**WHAT THIS TASK INVOLVES**
Return the data below unchanged. Drop any pictures.

--- RECORDS FOR THIS EXERCISE Enclosed Below ---

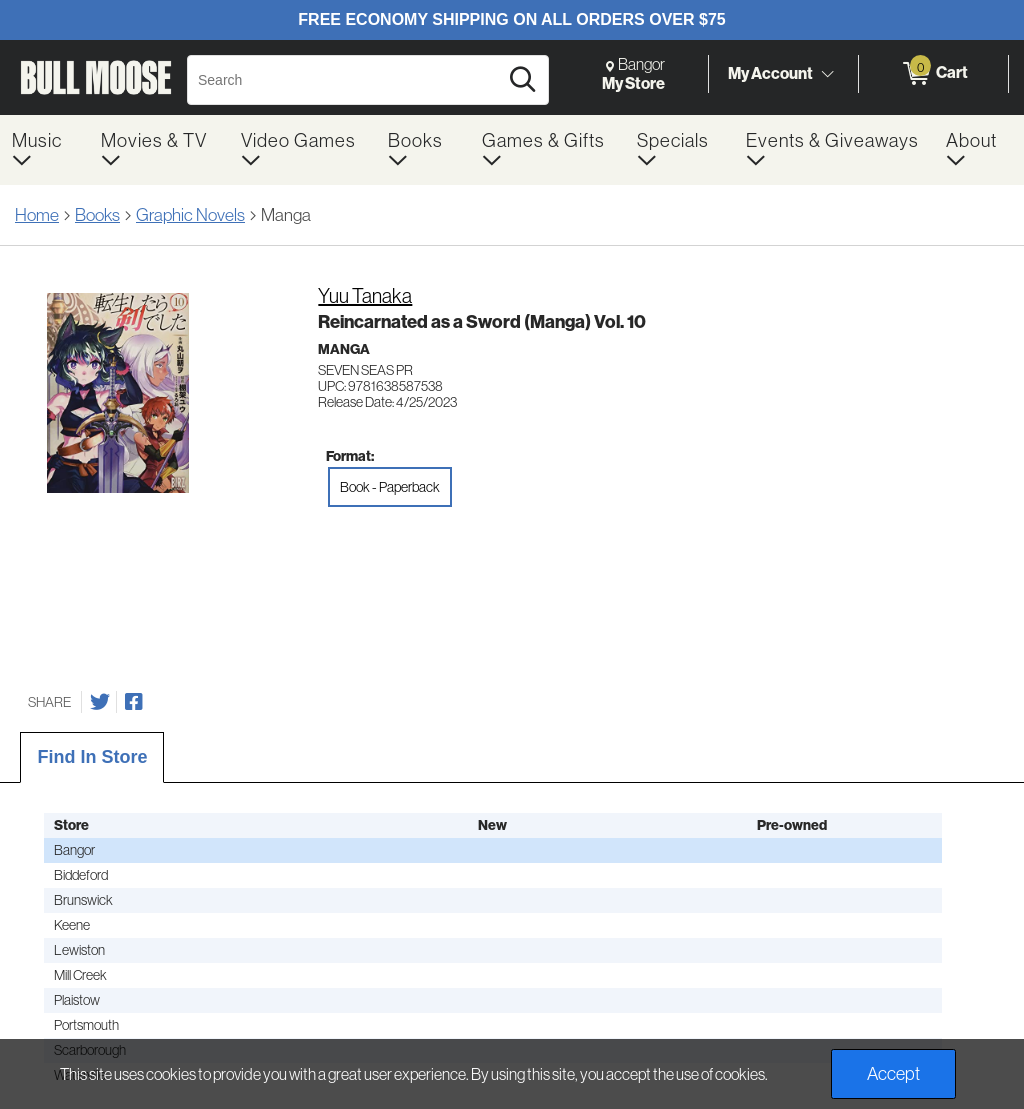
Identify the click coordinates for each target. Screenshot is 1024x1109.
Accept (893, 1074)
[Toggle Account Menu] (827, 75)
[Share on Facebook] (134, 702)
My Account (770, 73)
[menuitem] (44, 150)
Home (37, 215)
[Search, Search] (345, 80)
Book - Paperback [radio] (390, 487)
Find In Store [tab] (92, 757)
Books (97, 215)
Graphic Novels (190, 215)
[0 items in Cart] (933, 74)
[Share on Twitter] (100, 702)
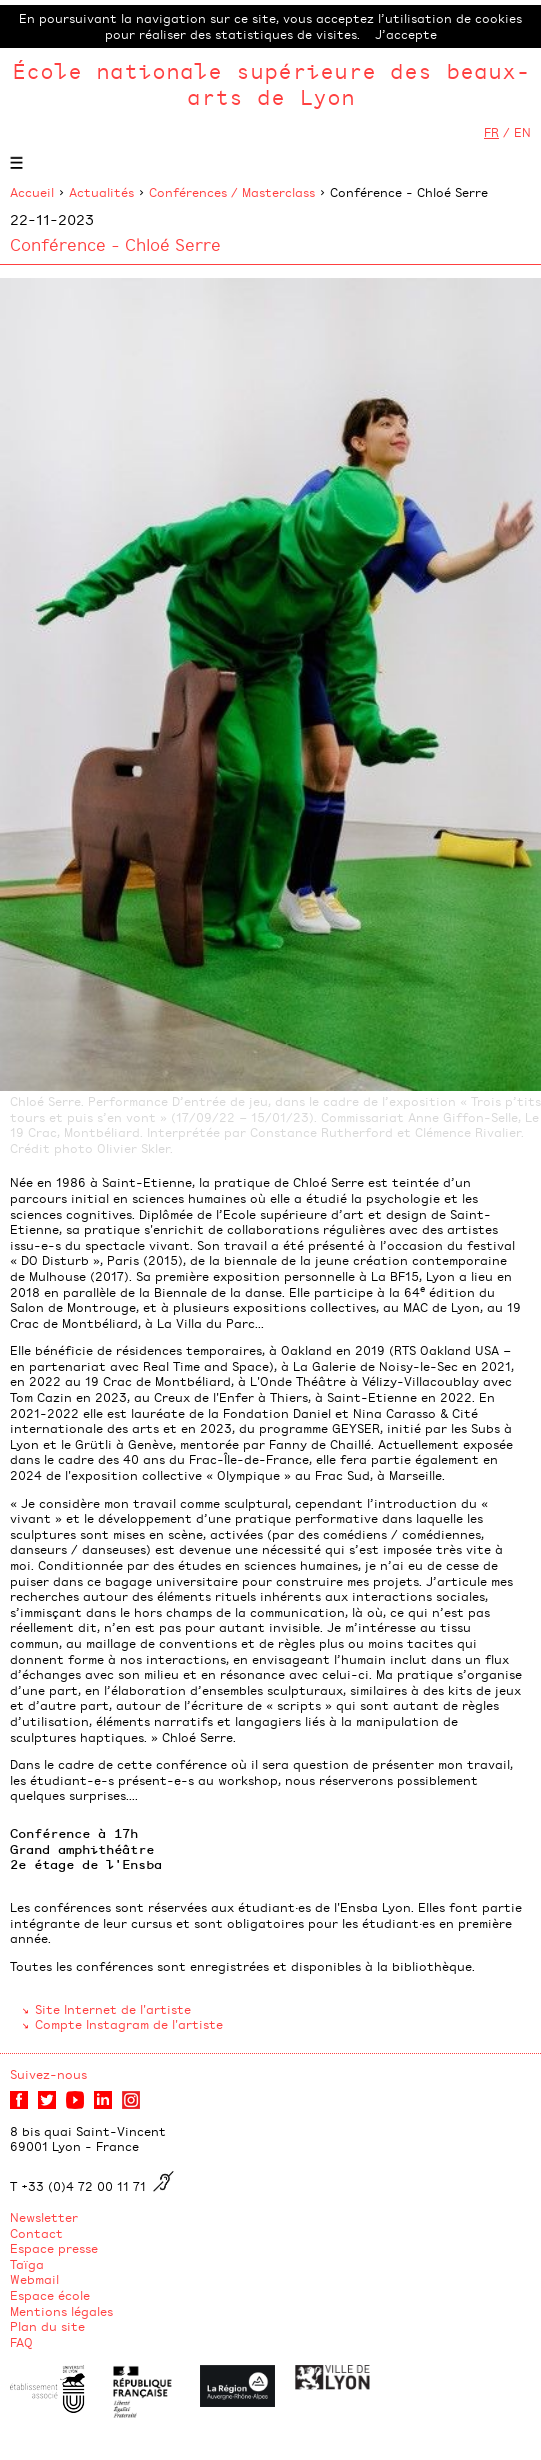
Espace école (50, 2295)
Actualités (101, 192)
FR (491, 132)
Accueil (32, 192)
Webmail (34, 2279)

--- End of Enclosed RECORDS FOR THIS EXERCISE ---

**REPLY**
Identify the click coordinates for each target. Screenshot is 1024x1109.
Accept (893, 1074)
[Toggle Account Menu] (827, 75)
[Share on Facebook] (134, 702)
My Account (770, 73)
[menuitem] (44, 150)
Home (37, 215)
[Search, Search] (345, 80)
Book - Paperback [radio] (390, 487)
Find In Store [tab] (92, 757)
Books (97, 215)
Graphic Novels (190, 215)
[0 items in Cart] (933, 74)
[Share on Twitter] (100, 702)
Espace école (50, 2295)
Actualités (101, 192)
FR (491, 132)
Accueil (32, 192)
Webmail (34, 2279)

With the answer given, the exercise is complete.